A company inspection takes a surprising turn when Stockdale's immaculately clean latrine is what impresses King's superiors most. King gets into hot water, however, when Stockdale opens his big mouth and reveals that the sergeant kept him on bathroom duty on a permanent basis while also neglecting to have the recruit complete all the required military exams and paper work.

Rushing him through testing, King bribes Stockdale by promising to give him his wristwatch if he can pass. Stockdale flummoxes and frustrates the various officers who make him take a manual dexterity test (conducted by Don Knotts), a psychiatric test, and an eye exam, amazingly managing to get by after driving them all crazy. Stockdale gets the wristwatch as a reward.

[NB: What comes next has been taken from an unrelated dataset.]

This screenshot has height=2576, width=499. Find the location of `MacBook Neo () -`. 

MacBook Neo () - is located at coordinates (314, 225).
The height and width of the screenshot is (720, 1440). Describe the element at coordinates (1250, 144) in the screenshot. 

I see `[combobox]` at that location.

Blanchard tells King to get three passes to go to a local bar, "The Purple Grotto" where Sgt. King and Pvt. Blanchard try to get Stockdale drunk in order to make him look bad and King look good. He admits he has never drank...store bought liquor. King and Blanchard are inebriated, but Will is still sober. Stockdale says the only alcohol he previously had was what his father made with corn, grain and kerosene. Blanchard buys Lighter Fluid from a cigarette girl. Mixing gin and bourbon with kerosene ... Will drinks it and says "it's familiar." Then a drunken Army infantryman walks by and a barroom brawl begins. Stockdale leaves behind a fighting Blanchard and King; as he walks past the Air Police, he tells them that upstairs is the bar.

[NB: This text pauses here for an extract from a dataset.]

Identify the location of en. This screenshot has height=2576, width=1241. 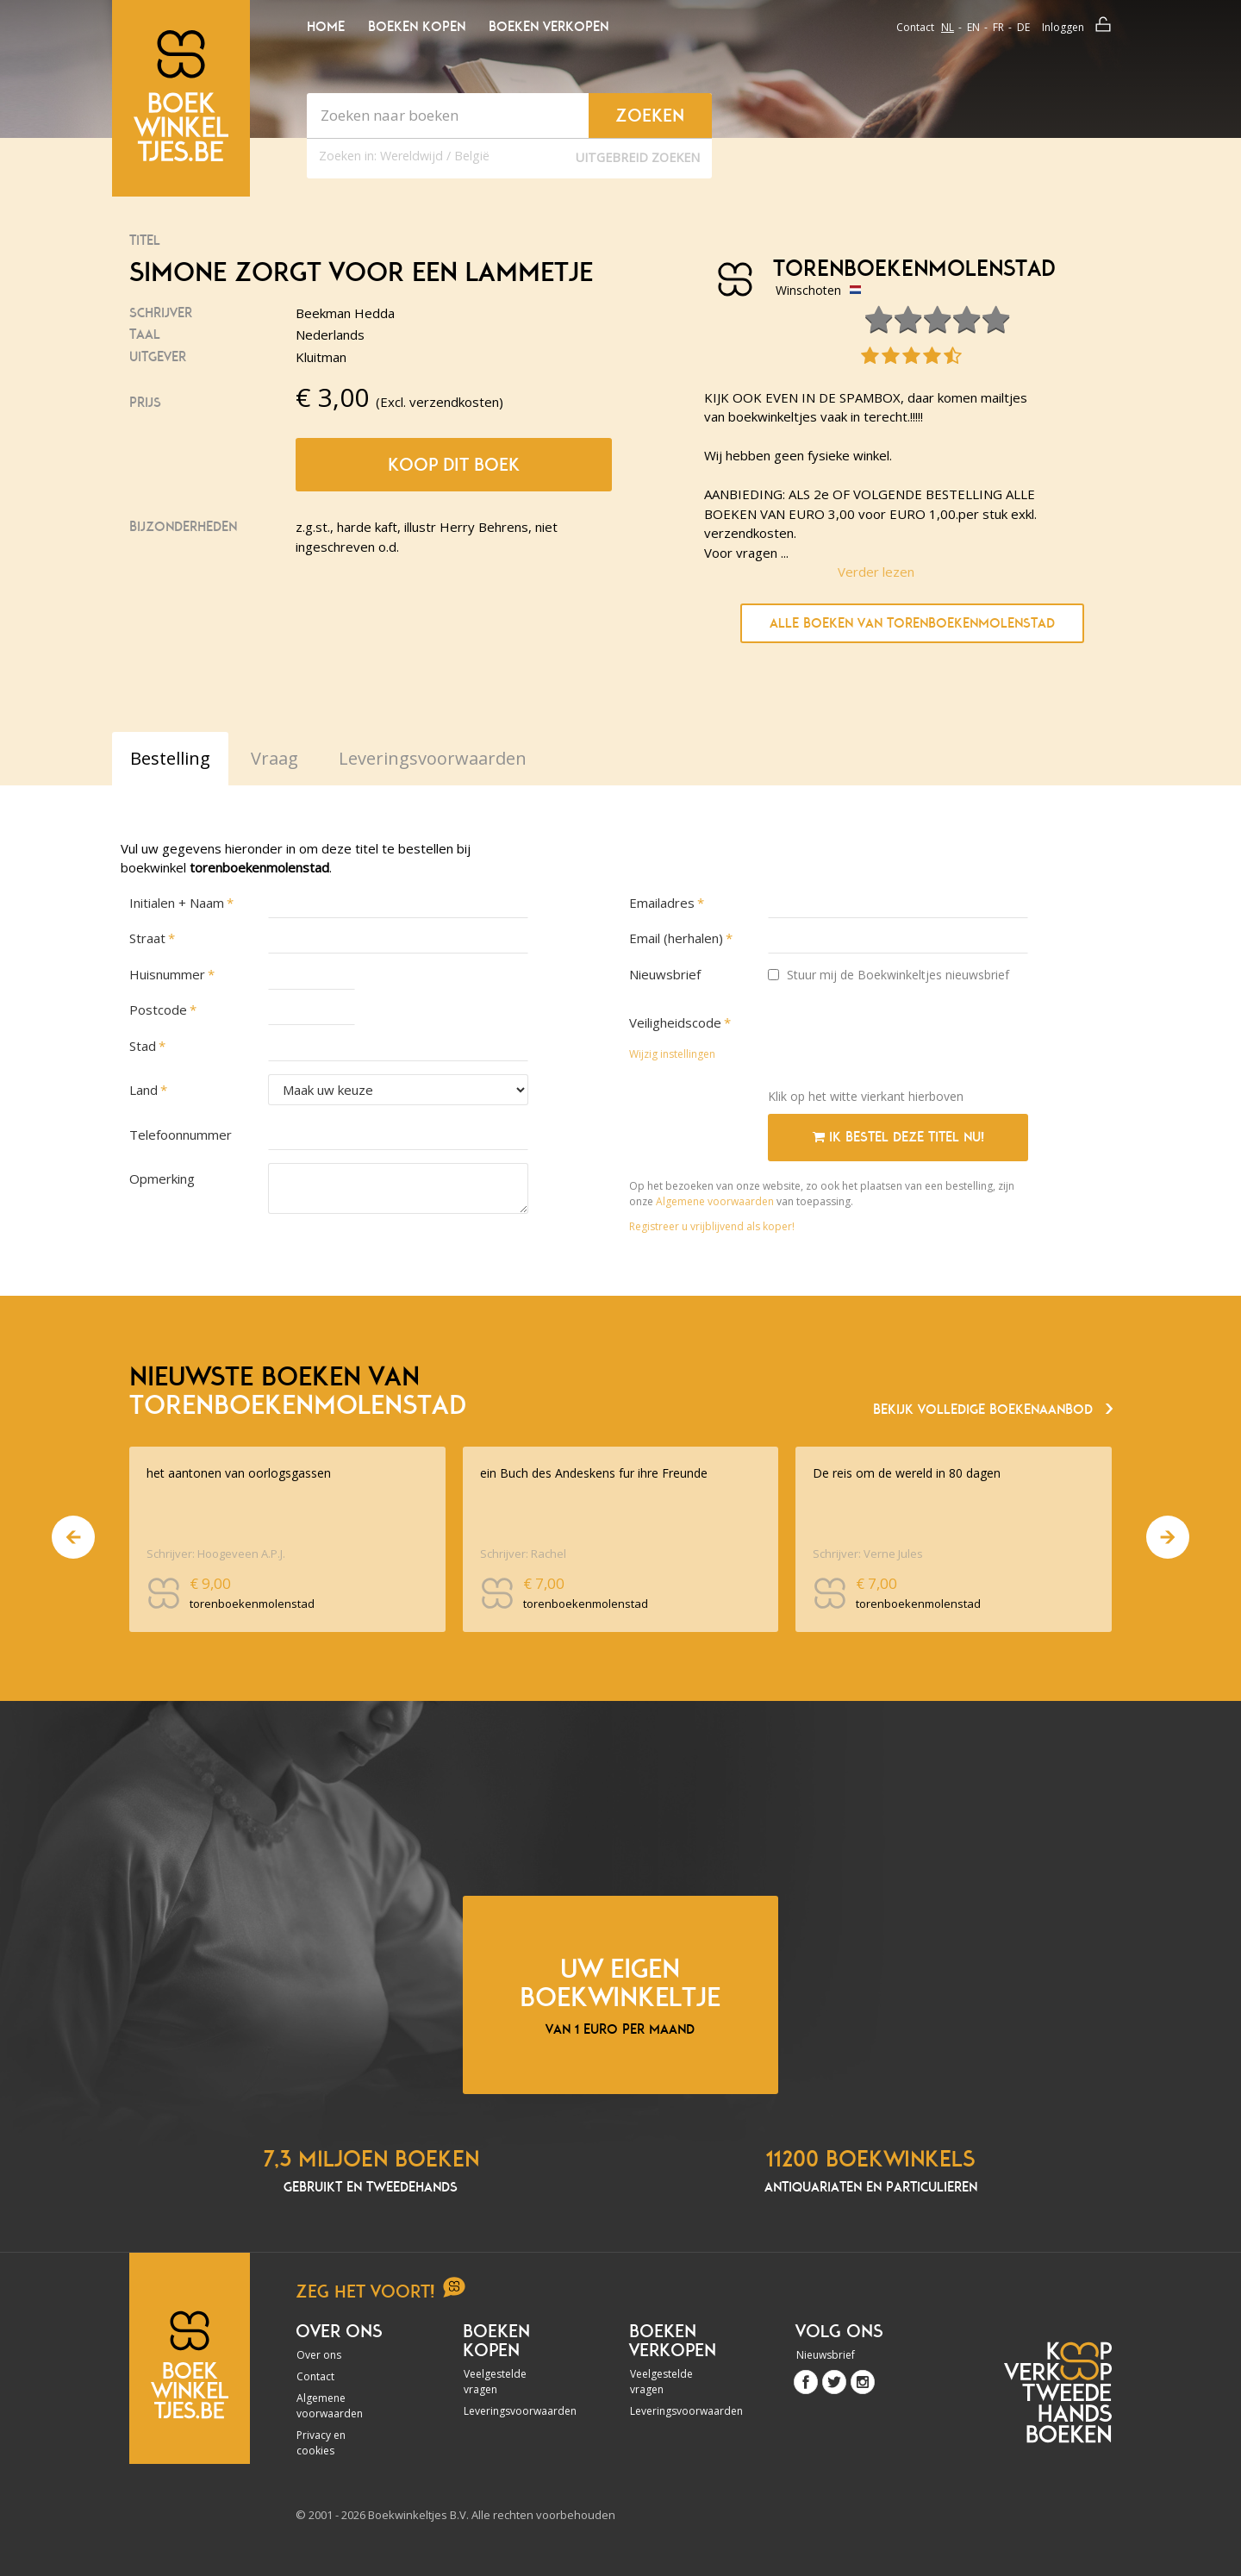 (973, 27).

The colonel and captain later inspect the latrine and barracks. Will has mechanically rigged all the toilet seats to open simultaneously in a "salute". While Blanchard is arrested and detained by the Air Police, M/Sgt. King is found filthy in a torn uniform, later in the latrine, and is summarily reduced to private rank, while Whitledge was blamed for King's appearance and is also placed in disgraced status. As King goes back to his office dejected, he admits to Stockdale that he and Blanchard had been trying to trick Stockdale to get him out of the way so that King would not look bad, but their effort backfired. King also admits he had grown to like Stockdale and became his reluctant and inadvertent mentor to success in the Air Force.

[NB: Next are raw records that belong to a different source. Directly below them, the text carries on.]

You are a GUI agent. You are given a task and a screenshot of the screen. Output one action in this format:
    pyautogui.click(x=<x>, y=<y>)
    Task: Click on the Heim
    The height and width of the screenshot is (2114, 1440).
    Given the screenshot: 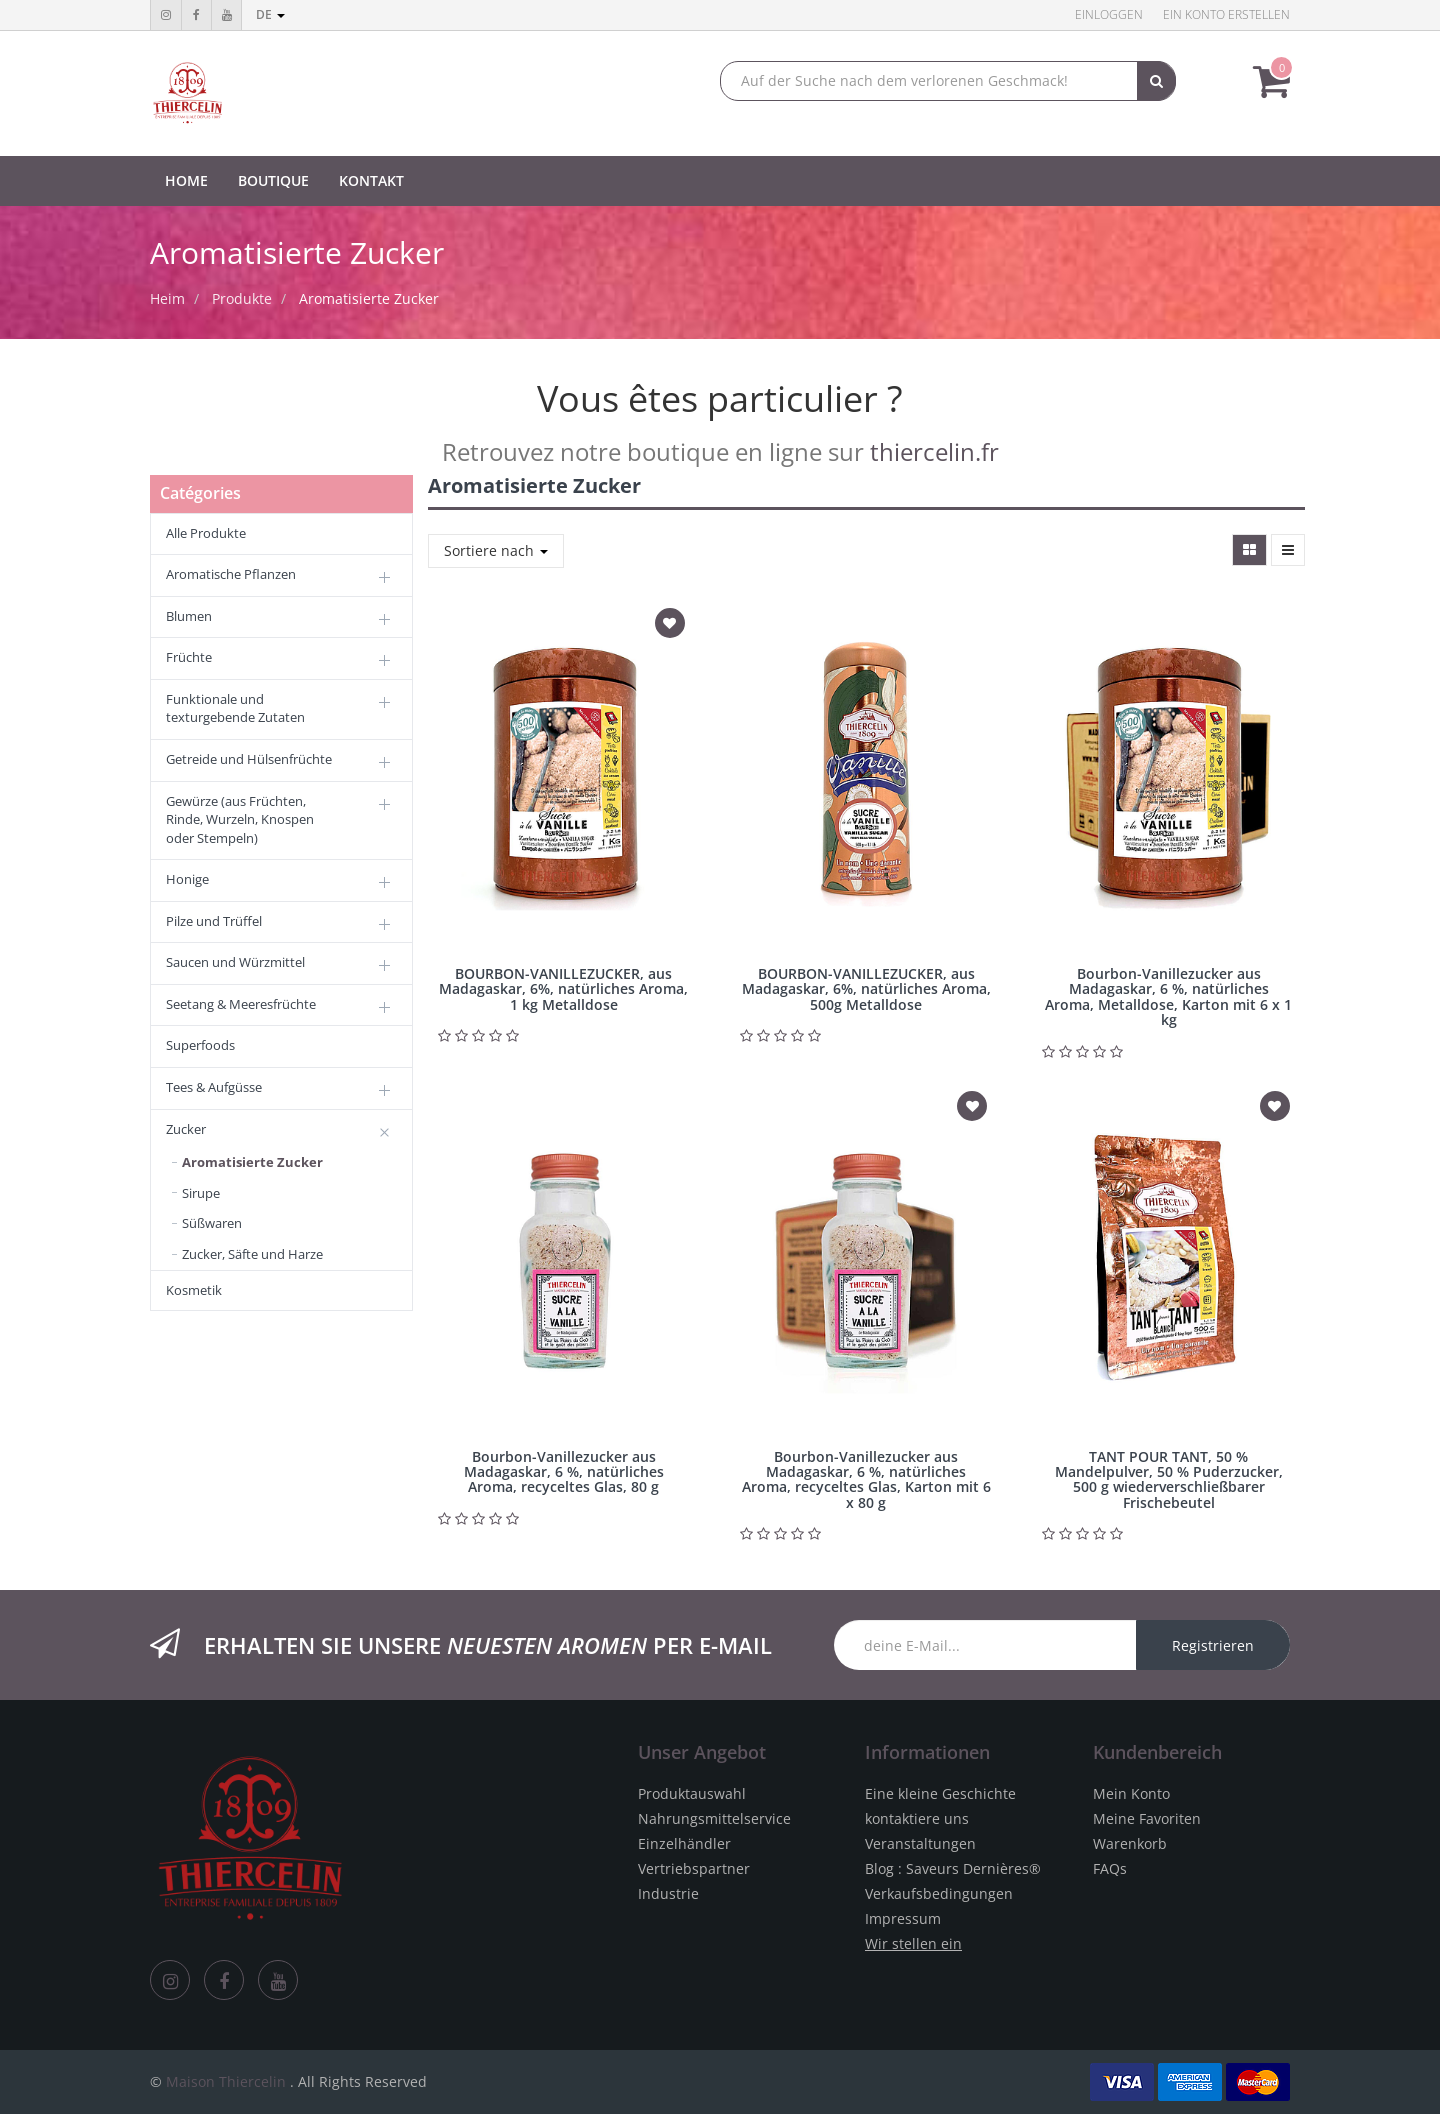 What is the action you would take?
    pyautogui.click(x=167, y=298)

The story ends with Stockdale and Whitledge (who now has disdain for Stockdale for ruining his image in front of the captain back in the barracks) flying to Denver in an obsolete B-25 medium bomber. Stockdale's assignment is tail gunner on the bomber. After putting the plane on Autopilot, the lazy pilots fall asleep, and the airplane soon becomes lost at night over what the navigator thinks is the Gulf of Mexico. They really are flying over Nevada Test Site|Yucca Flats, Nevada during an A-bomb test called "Operation Prometheus". The radio operator on the plane was left behind at the base, so Stockdale and Whitledge must radio to obtain their real position, however, the radio is inoperatable. Stockdale remembers that back home in Georgia, his father would spit into the radio and smack it to make it work. Stockdale repeats the method, and the radio works. Military radiomen on the ground, confused by Stockdale's folksy, clownish speech, frantically rouse a general from his sleep to confirm that Stockdale is not a prankster, and to give Stockdale emergency flying instructions. Meanwhile, a fire breaks out in the aft of the plane. The Air Force and Army are put on full alert. Stockdale and Whitledge bail out of the plane just before it crashes, and are declared dead by the promoted-back-to-Sgt. King. During an Air Medal ceremony honoring them as fallen heroes, they reappear, and the Air Force has to cover up that the pair are alive to avoid an international public humiliation.

Stockdale suggests both he and Ben (who finally forgives Stockdale for his unintentionally innocent flaws, as he thought he and Stockdale were to be executed for being deserters, inadvertently faking their deaths and for perpetrating a public fraud at the ceremony) be transferred to become infantrymen. An agreement is reached by two former West Point classmates, General Vernon I. Pollard, USA and General Eugene Bush, USAF, who also heartily approve of Stockdale's last request—to have Sgt. King transferred with them to the infantry.

Differences from novel

Differences from play

Cast

Soundtrack

Reception

The film version was a major hit and was largely responsible for launching the careers of Griffith and Knotts.